*EXERCISE DETAILS*: In the records that follow, find each line with the word "dialog" and copy it.

*DATA RECORDS*:
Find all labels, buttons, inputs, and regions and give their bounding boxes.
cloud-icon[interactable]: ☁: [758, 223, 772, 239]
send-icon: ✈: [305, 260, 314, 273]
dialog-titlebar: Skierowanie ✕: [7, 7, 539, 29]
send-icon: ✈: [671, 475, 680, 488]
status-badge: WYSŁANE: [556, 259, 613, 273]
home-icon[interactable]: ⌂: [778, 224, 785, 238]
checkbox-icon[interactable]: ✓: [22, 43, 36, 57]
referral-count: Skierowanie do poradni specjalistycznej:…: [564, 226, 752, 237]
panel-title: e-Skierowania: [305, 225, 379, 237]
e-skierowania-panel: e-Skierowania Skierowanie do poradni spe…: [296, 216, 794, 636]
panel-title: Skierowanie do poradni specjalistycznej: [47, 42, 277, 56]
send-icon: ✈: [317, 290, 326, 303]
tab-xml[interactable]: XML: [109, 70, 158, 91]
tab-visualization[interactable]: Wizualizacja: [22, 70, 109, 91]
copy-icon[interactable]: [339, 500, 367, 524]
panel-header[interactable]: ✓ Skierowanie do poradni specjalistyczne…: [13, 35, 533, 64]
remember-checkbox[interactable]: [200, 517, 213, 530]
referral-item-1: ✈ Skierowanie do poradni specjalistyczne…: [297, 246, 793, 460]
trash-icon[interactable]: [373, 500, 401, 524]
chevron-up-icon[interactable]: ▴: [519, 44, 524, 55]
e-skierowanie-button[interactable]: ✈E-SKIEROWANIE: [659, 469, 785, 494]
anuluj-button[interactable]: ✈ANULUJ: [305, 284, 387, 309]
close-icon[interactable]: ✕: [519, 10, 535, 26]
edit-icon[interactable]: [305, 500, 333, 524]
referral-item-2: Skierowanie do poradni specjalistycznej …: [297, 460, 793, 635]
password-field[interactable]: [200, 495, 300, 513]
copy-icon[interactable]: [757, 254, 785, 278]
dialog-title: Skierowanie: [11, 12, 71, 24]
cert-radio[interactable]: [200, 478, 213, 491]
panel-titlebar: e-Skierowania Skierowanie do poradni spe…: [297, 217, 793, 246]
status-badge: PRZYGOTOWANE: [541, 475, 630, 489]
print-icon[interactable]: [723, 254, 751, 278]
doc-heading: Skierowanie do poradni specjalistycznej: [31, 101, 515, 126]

*EXERCISE SOLUTION*:
dialog-titlebar: Skierowanie ✕: [7, 7, 539, 29]
dialog-title: Skierowanie: [11, 12, 71, 24]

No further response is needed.